Dataset entries:
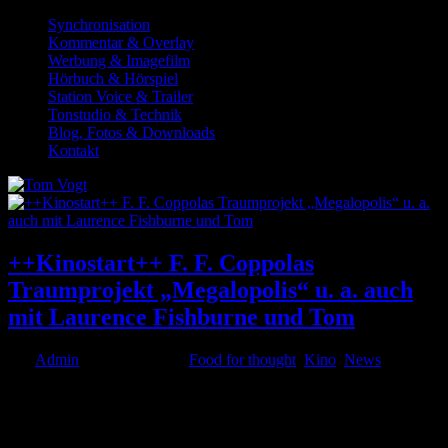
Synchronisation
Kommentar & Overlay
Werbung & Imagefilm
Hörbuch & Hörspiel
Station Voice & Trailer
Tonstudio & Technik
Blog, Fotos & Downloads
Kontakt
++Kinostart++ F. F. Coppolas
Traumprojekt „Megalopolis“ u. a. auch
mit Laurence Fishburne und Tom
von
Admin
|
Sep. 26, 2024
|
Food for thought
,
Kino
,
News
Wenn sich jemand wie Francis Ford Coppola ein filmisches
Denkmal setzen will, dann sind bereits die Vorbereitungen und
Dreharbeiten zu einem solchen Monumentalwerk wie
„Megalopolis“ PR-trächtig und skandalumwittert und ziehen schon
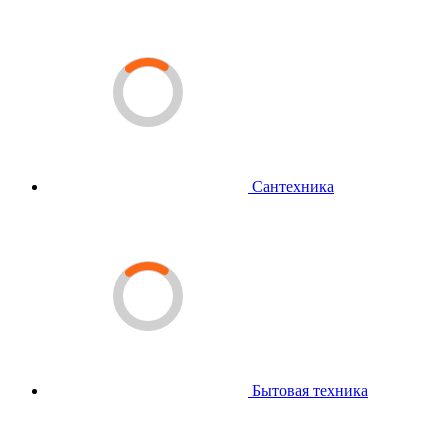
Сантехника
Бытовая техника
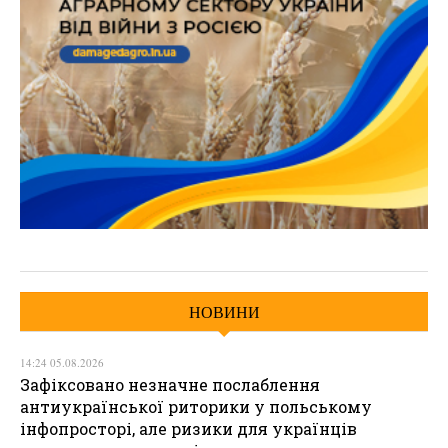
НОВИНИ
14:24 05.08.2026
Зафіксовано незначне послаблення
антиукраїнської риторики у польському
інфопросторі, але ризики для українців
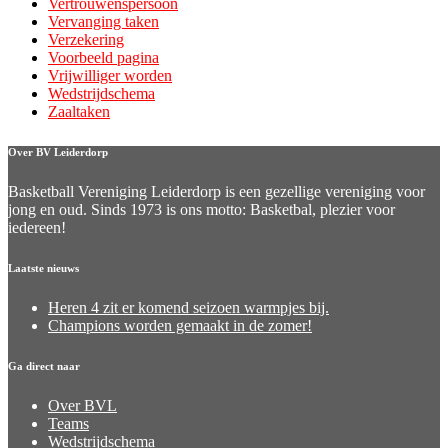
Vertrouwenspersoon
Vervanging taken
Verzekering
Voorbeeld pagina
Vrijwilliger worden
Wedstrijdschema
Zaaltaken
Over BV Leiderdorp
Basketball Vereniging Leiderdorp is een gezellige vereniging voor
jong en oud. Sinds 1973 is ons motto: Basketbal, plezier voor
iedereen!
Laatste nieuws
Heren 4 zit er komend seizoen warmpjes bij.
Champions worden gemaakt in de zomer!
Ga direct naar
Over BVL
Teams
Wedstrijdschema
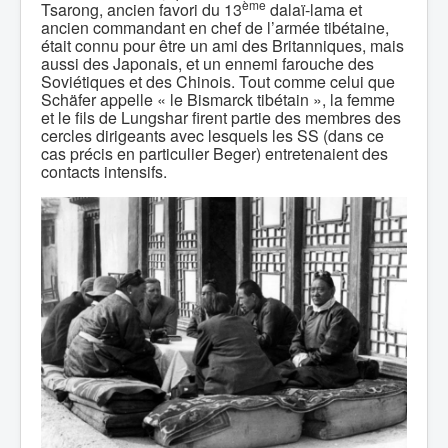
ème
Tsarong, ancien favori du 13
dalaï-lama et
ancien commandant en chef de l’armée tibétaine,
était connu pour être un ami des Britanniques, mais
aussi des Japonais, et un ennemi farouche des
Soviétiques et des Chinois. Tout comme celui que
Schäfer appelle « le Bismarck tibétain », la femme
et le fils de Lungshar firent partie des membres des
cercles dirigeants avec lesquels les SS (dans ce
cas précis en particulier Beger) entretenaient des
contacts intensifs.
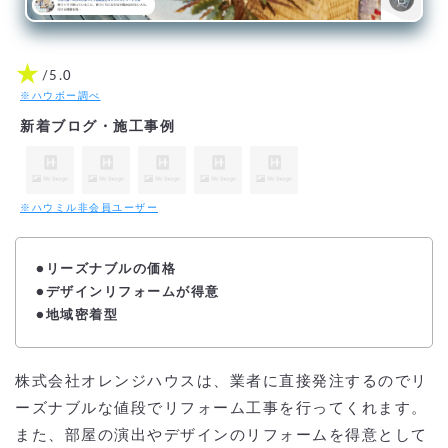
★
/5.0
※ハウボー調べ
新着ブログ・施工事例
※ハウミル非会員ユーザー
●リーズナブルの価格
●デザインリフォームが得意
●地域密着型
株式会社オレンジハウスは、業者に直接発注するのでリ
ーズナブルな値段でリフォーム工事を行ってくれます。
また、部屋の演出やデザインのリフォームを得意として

■ TASK ITEM ■
From the entries above, pull out each line that includes "Leiderdorp".

■ TASK RESPONSE ■
Over BV Leiderdorp
Basketball Vereniging Leiderdorp is een gezellige vereniging voor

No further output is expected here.